Thoughtful decisions about uses of technology will be required to develop both
rural sorts of schooling and sustainable rural communities.
RURAL-SPECIFIC RESOURCES FOR PLANNERS
Small rural schools
share many problems and dilemmas, and appropriate projects using computers and
digital telecommunications can be fashioned to help address them. Barker and
Dickson (1996) provide a series of questions to help rural school administrators
assess their readiness to use common distance learning technologies; Beckner and
Barker (1994) provide a useful overview of the use of digital technologies in
rural schools. Sustainable Small Schools (Howley & Eckman, 1997), a handbook
published by this Clearinghouse, offers four strategic rules of thumb especially
for small rural schools and their communities:
Recycle. Use and reuse the resources your community already has. Even an
"antiquated" computer can serve excellent purposes in helping someone learn to
type or learn the basics of word processing, spreadsheet, and database software.
Plan. Keep new systems very flexible. Plan for adaptability to changes in
your school's needs and in technologies. Emerging wireless technology, for
instance, could make asbestos removal and stringing inside wiring an expensive
Stay on track. Don't get bogged down in the details when you are considering
technology. Focus on the big and the mid-range issues rather than technical
details of hardware and software: What are our goals? Can technology help? How?

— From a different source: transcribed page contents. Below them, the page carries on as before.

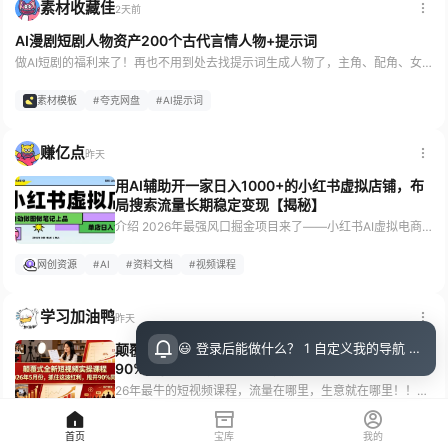
素材收藏佳
2天前
AI漫剧短剧人物资产200个古代言情人物+提示词
做AI短剧的福利来了！再也不用到处去找提示词生成人物了，主角、配角、女主都有！ 下载地址 https://pan.quark.cn/s/ef62478cd4ca
素材模板
夸克网盘
AI提示词
赚亿点
昨天
用AI辅助开一家日入1000+的小红书虚拟店铺，布
局搜索流量长期稳定变现【揭秘】
介绍 2026年最强风口掘金项目来了——小红书AI虚拟电商！全程AI包办选品、写稿、作图、自动交付全流程，不用自己死磕重复琐事，一个账号轻松稳賺月入1W+！ 小红书女性用户扎堆，付费意愿拉满、平台留存超高，流量变现天生占优势！ 零囤货、无实物、零备货资金压力，纯线上数字产品轻资产入局。实测数据摆在这：单账号日常保底日入500+，稳定运营单月破万轻轻松松！ 变现速度更是碾压绝大多数副业，执行力强的当天就能出单看到收益，就算新手慢一点，一周内也必定开单！ 想抓住今年这波流量红利的...
网创资源
AI
资料文档
视频课程
学习加油鸭
昨天
😃 登录后能做什么？ 1 自定义我的导航 导航页面顶栏 图标点击即可设置 2 收藏小站内的文章 把喜欢的文章收藏起来，随时回顾 3 评论留言 参与讨论，和其他小伙伴交流想法 💡 登录指引 右上角点击访问后可直接邮箱登录（无需注册）
颠覆式全新短视频实操课程，抓住这波红利，甩开
90%同行（更新2026年7月份）
26年最牛的短视频课程，流量在哪里，生意就在哪里！！！！不以增收为目的视频都是耍流氓 抓住这波红利，甩开90%同行！在技术迅猛发展推动下，短视频创作领域正经历一场颠覆性变革，真正实现“人人都是天才策划”愿景，新技术为短视频创意、效率插上了翅膀。 课程介绍 课程重在讲解一个全新的短视频创作实操教程！本课程所有内容均围着变现为目的，不讲理论，只讲具体创作实操落地，所有链路均是老风实操之后，直接给出的策略，且通俗易懂。 适合人群 想通过短视频提收人群； 适合所有电商商家； 适合实体...
学习资料
百度网盘
视频课程
短视频
首页
宝库
我的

Tap into the community. See what businesses are using; look for used or
donated equipment. Community members may also be a source of knowledge and
skills; most communities have experts who would like to help the local school.
Rural schools don't have to look like urban
schools. Some people, however, insist that good applications of technology
require larger schools patterned after the urban model. This view reverses the
proper order of things: Small rural schools remain a valued fact of life in many
rural communities. The challenge is to determine the best way to use technology
in such places. This may also mean knowing when to resist the allure of
technology. Acquiring cutting-edge technology is not a good justification for
building larger schools or closing small ones. A better course is to seek a
middle ground, one that views the information infrastructure and computers as
tools for use in serving locally defined purposes without sacrificing other,
more durable and essential qualities of rural life and schooling.